Die erste Staffel wurde im November 2012 abgedreht und Anfang 2013 auf dem norwegischen TV-Sender NRK ausgestrahlt. Nur wenig später war die Serie auch auf dem Onlinedienst Netflix verfügbar, welcher nun vermutlich auch langsam in und nach Europa expandieren möchte. Lilyhammer, erklärt Netflix , sei eine eigene Produktion, die erste originäre Netflix-Serie. Das ist insofern richtig, als Netflix sich an der Finanzierung beteiligt hat. Entwickelt wurde die Serie zunächst von Rubicon TV AS. Sie gehört seit 2009 zur Murdoch-Company Shine Group. Schon bald stieg die Seven One Media aus München ein, die Rechtehandels- und Vermarktungstochter des Medienkonzerns Pro Sieben Sat 1 (Sat 1, Pro Sieben, Kabel 1), schließlich auch Netflix. In Norwegen wurde noch nie so viel Geld für eine TV-Serie ausgegeben. 560.000 EUR soll eine Episode a 60 Minuten kosten, so die Schätzungen der Internet Movie Base (imdb).

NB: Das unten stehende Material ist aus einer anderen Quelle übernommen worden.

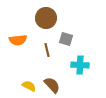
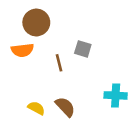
brown circle: (46, 18) -> (36, 22), moved
cyan cross: (80, 65) -> (116, 95), moved

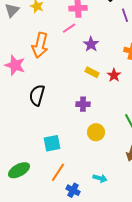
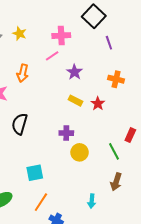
orange arrow: (40, 45) -> (23, 73), size x0.7
yellow circle: (96, 132) -> (80, 152), moved
cyan arrow: (100, 178) -> (92, 201), moved, turned 80

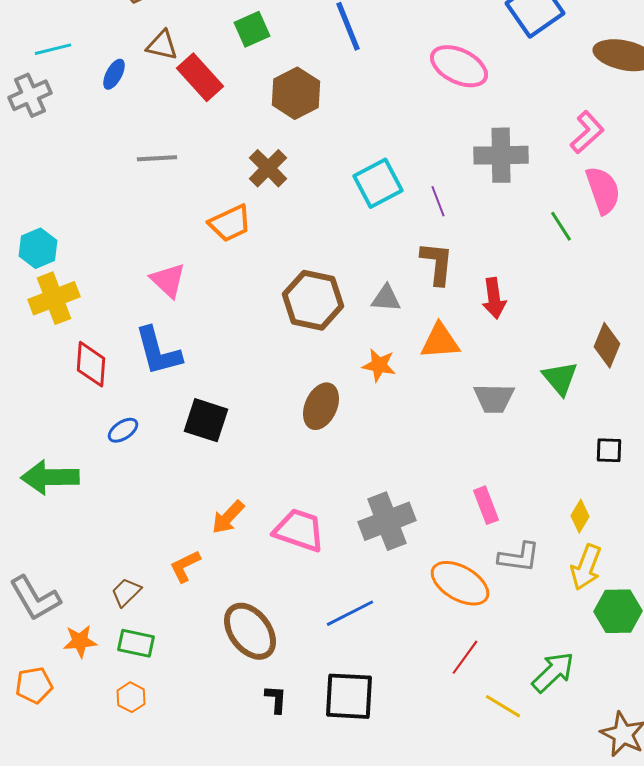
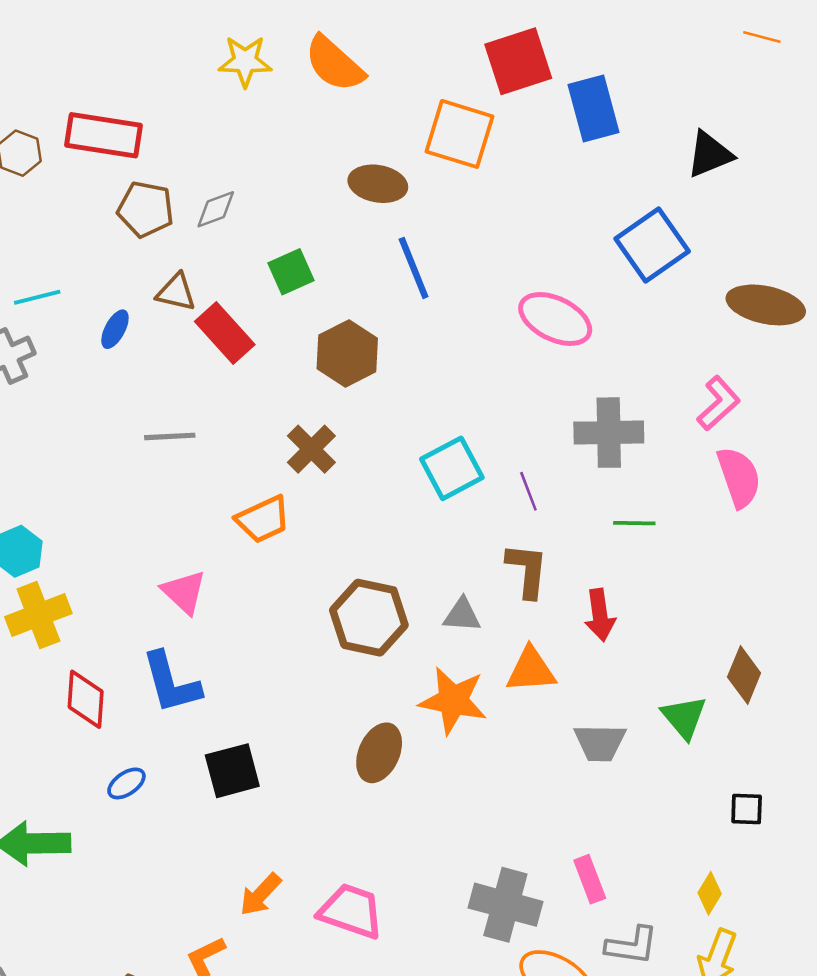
green line: (561, 226) -> (634, 523), moved, turned -56
orange star: (379, 365) -> (453, 701), size x1.6
black square: (206, 420) -> (232, 771), turned -33
gray cross: (387, 521) -> (505, 905), moved, turned 36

In Deutschland läuft von Lilyhammer aktuell die zweite Staffel beim Pay-TV-Sender TNT Serie. Im Laufe des Jahres soll sie aber auch auf Arte ausgestrahlt werden.
Wundert euch also nicht, wenn bei eurem nächsten Lillehammer-Ausflug etwas Unterwelt in der Luft liegt. Wer hätte gedacht, dass nach den Olympischen Winterspielen von 1994, die Stadt Lillehammer in der Form wieder solch eine Aufmerksamkeit genießt?